Among the nine drugs inducing steatosis in HepaRG cells, METHO was the only drug for which we could not find the mechanism(s) of lipid accumulation in HepaRG cells. Indeed, METHO did not reduce mtFAO and apoB secretion, nor it did enhance DNL. However, 50 and 150 μM METHO significantly increased by 60% and 55% the mRNA level of fatty acid translocase (FAT, also known as CD36) (Supplementary Fig. 11). FAT/CD36 mRNA level was also significantly augmented by AMIO and INDO (Supplementary Fig. 11), but future investigations will be required to determine whether these drugs also increase the activity of this translocase. Enhanced FAT/CD36 expression and activity plays a major role in higher hepatic fatty acid uptake and fatty liver in different pathophysiological situations (He et al. 2011; Zhang et al. 2018). Previous studies also suggested that steatosis induced by RIF, tetracycline, and valproic acid could be, at least in part, secondary to increased FAT/CD36 expression or activity (Benet et al. 2014; Choi et al. 2015; Huang et al. 2016), although this effect was not observed with RIF in our study (Supplementary Fig. 11). Nonetheless, these investigations and ours strengthen the concept that for exposure not inducing severe mitochondrial dysfunction drugs can induce steatosis through different mechanisms.
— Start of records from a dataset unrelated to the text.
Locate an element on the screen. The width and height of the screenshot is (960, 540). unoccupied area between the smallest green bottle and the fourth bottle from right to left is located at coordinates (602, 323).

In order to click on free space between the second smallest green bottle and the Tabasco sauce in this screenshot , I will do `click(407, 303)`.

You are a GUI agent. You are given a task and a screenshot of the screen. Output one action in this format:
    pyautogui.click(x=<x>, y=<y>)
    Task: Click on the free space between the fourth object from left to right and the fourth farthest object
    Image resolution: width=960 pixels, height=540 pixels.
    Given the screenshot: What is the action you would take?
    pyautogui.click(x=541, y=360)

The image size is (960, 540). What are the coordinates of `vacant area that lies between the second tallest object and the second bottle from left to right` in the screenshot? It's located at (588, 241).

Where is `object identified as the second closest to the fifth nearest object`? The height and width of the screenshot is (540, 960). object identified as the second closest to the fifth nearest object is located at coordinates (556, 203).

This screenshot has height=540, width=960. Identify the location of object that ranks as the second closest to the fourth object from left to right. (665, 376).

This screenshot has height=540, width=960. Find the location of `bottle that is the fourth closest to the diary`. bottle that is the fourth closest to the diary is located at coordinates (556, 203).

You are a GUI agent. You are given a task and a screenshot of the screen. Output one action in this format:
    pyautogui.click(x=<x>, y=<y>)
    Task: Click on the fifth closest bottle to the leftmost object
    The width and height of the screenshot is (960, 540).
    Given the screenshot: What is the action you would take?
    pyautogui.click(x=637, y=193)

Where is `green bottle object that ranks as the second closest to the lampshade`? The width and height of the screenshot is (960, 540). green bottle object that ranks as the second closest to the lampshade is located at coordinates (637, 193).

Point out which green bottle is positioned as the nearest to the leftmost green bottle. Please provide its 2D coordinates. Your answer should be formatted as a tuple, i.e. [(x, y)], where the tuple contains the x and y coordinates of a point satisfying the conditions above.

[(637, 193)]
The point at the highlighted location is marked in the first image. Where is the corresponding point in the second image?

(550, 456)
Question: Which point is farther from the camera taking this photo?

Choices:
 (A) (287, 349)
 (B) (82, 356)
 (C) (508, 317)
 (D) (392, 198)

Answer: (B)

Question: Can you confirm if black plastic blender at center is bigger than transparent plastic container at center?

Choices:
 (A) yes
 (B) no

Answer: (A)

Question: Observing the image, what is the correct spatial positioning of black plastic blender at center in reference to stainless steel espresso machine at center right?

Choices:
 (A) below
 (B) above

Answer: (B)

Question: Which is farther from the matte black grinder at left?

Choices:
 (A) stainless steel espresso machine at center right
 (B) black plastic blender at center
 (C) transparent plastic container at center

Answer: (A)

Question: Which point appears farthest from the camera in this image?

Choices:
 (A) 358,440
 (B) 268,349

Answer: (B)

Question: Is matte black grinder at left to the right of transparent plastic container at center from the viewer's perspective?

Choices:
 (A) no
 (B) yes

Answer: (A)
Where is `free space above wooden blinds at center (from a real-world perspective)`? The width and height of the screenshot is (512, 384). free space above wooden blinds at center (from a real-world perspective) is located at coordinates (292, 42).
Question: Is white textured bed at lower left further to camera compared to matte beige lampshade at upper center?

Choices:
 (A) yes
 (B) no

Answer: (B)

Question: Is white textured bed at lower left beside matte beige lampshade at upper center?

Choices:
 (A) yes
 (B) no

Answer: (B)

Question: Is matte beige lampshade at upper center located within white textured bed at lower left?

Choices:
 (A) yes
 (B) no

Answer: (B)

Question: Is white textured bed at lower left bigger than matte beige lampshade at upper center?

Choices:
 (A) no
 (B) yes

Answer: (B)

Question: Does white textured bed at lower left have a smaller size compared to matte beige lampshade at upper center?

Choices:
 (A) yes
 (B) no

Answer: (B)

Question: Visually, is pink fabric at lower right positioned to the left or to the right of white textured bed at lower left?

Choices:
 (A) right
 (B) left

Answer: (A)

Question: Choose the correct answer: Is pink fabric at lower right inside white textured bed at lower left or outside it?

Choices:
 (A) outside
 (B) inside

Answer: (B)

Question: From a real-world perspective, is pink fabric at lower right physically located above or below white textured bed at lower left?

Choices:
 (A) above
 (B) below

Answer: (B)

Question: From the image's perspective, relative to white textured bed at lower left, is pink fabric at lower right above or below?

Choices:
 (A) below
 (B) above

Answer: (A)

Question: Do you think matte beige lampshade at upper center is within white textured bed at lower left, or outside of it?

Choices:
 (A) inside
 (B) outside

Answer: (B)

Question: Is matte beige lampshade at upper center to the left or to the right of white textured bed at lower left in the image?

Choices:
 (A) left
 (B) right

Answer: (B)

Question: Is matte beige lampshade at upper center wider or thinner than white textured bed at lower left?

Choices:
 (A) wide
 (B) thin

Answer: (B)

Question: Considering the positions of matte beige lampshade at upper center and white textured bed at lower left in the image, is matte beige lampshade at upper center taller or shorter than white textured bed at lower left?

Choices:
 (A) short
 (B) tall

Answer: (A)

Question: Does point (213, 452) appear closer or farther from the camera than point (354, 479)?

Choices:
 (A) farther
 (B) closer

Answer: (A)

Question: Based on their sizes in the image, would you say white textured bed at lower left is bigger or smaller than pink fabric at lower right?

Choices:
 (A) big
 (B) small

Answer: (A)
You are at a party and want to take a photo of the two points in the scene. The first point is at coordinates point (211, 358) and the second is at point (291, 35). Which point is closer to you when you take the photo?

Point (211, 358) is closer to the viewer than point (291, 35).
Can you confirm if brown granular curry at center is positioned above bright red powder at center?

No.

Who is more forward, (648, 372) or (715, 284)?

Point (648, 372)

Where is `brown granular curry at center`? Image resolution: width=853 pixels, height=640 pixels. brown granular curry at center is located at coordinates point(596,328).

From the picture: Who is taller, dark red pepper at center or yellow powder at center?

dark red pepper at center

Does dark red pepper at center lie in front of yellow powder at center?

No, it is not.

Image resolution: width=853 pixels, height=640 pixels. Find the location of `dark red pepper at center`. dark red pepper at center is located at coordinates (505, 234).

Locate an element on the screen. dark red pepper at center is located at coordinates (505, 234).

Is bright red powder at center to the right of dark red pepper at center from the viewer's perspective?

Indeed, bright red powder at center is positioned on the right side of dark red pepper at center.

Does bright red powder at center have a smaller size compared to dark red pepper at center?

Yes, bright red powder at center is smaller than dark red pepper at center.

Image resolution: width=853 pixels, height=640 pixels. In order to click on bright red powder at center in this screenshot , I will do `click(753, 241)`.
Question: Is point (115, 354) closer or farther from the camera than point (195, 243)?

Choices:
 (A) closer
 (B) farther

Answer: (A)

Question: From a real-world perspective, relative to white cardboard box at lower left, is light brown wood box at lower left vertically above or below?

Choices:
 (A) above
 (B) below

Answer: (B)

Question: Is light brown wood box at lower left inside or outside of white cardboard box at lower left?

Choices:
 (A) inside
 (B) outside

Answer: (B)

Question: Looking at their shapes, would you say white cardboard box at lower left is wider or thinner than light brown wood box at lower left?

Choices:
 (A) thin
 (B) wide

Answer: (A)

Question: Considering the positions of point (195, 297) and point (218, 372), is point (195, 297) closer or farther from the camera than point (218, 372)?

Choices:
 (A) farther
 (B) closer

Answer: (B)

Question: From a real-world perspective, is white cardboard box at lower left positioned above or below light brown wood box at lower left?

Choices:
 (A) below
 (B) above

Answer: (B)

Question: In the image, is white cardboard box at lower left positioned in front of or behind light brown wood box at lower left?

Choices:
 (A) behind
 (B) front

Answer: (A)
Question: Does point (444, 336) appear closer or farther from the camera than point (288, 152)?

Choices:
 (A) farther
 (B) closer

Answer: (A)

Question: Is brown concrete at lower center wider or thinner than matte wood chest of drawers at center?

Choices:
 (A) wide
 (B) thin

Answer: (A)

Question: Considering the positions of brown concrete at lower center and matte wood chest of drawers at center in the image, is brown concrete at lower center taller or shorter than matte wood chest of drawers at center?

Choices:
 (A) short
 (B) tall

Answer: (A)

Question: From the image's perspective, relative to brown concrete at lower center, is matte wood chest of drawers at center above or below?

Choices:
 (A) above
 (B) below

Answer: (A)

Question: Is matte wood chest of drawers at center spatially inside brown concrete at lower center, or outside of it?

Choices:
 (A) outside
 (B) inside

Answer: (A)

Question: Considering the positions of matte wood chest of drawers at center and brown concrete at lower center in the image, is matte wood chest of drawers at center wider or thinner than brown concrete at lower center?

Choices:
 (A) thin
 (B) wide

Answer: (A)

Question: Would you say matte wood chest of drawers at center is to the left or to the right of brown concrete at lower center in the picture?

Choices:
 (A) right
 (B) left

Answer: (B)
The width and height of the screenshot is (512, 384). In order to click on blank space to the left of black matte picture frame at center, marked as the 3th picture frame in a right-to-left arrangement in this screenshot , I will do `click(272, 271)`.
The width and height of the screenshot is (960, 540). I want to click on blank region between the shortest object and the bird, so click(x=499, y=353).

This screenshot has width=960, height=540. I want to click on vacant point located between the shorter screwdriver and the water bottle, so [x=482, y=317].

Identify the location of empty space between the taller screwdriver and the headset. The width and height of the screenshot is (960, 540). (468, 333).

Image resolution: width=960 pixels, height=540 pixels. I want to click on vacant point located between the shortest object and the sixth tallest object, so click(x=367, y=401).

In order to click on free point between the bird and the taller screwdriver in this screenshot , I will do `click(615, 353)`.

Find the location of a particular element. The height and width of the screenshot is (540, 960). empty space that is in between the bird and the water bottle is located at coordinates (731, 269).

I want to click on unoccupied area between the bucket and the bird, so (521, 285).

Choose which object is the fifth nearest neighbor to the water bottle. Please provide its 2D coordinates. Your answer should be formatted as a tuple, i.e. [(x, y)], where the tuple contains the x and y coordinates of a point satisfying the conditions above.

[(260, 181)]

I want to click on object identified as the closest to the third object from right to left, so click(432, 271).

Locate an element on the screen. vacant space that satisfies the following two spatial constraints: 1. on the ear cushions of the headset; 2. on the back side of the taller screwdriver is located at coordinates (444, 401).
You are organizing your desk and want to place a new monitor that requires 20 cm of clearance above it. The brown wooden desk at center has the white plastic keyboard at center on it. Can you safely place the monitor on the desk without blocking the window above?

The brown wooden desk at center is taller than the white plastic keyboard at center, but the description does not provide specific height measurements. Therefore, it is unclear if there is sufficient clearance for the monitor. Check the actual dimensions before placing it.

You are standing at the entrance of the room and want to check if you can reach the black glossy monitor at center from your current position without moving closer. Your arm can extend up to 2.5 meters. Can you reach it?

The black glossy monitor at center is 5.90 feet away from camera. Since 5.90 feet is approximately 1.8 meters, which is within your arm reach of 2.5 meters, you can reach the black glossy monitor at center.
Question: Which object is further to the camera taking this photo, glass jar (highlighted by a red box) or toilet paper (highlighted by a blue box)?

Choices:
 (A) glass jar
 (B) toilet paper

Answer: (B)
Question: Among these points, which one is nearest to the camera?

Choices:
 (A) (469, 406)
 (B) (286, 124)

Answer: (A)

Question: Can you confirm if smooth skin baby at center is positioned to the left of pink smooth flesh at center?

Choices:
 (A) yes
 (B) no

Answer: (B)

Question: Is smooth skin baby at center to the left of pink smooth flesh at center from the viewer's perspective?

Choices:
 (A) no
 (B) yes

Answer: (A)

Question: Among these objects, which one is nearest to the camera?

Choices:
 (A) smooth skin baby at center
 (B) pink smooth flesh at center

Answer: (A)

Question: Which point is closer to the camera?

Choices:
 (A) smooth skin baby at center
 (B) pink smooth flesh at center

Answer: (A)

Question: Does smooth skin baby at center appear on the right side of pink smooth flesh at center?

Finally, it is noteworthy that ALLO, 5FU, and TRO-induced impairment of apoB secretion was associated with increased mtFAO and reduced DNL in a similar manner than tunicamycin and thapsigargin. This suggests that common metabolic adaptations may occur to limit lipid accumulation induced by some ER stressors. Whether drugs which inhibit mtFAO (AMIO, INDO, RIF) and/or activate DNL (AMIO, INDO, SUL) impair these metabolic adaptations warrants further study.